For the next two weeks the 19 Million Project will meet in Rome to wrestle with how data, design and journalism can best tell the heartbreaking stories produced by the refugee crisis which has sprung out of Syria, Iraq and Afghanistan. The project brings a pretty brilliant cross-functional team together to see what they can make of the data that’s out there.
You can find a pretty comprehensive list of data sources here, in this blog post produced after an open call for data on the issue. I thought it would be interesting to go more in-depth on one of those links, the UNHCR official database.
This is the world’s audit of refugees, produced annually and covering everywhere the United Nations’ refugee agency operates (which does not include Palestinian refugees monitored by the UNRWA). I used it to create this map for Mother Jones.
So what can you learn from that data? Here are three datasets, cleaned up and ready to download, as Google spreadsheets:
What it shows: Origin of refugees by country in 2014 — the latest year’s worth of data.
What you could do with it: This shows the state of the world’s refugees in 2014 — a representation of the world’s war zones and trouble spots. This could be mashed up with other data to show correlations with other data, such as poverty, civil unrest, war and so on.

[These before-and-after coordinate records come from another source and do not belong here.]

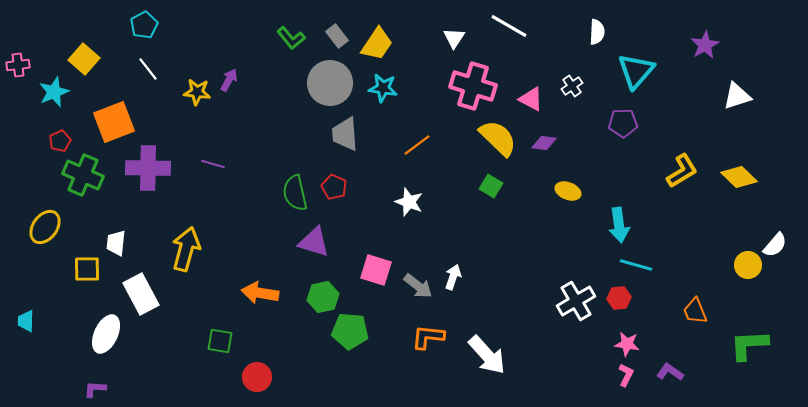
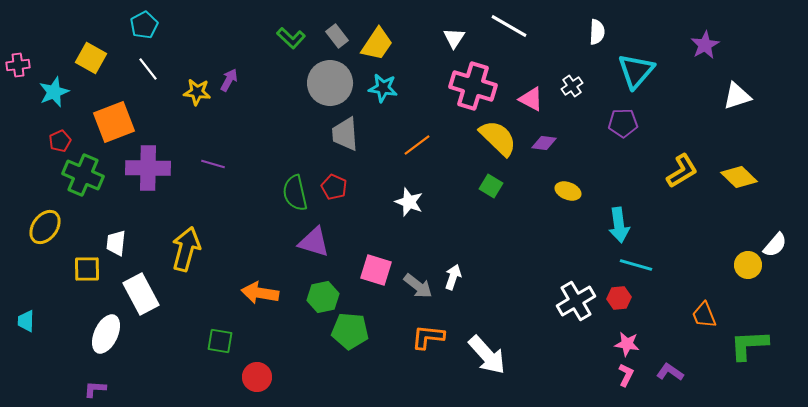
green L-shape at (291, 38): rotated 8 degrees counterclockwise
yellow square at (84, 59): moved 7 px right, 1 px up; rotated 12 degrees counterclockwise
orange trapezoid at (695, 311): moved 9 px right, 4 px down
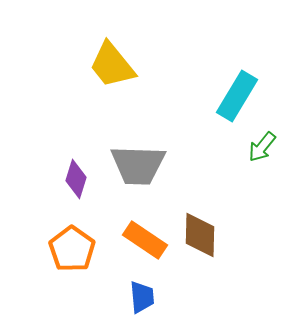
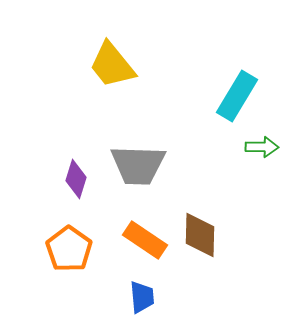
green arrow: rotated 128 degrees counterclockwise
orange pentagon: moved 3 px left
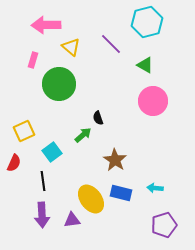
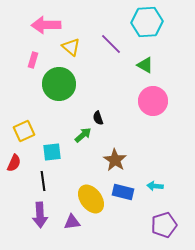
cyan hexagon: rotated 12 degrees clockwise
cyan square: rotated 30 degrees clockwise
cyan arrow: moved 2 px up
blue rectangle: moved 2 px right, 1 px up
purple arrow: moved 2 px left
purple triangle: moved 2 px down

What it shows: Location of refugees by country in 2014 — the latest year’s worth of data. Plus: internally displaced population for each country where it’s recorded; number of refugees as a proportion of the total population in each place.
What you could do with it: I’ve added the population ratios for each country, so you can get a sense of the true scale of the refugee population in each country. It shows that most refugees stay nearby their home country, or remain in it if they can. In the UK, for instance, there was a refugee population of around 116 per million people of concern to the UNHCR. In Syria, for every million population, over 400,000 are refugees.
What it shows: The UNHCR ‘population of concern’ by location in each country by year.
What you could do with it: This is the dataset to show flows from one country to another over time. You could use it to show how the world’s refugee population have been forced from one location to another.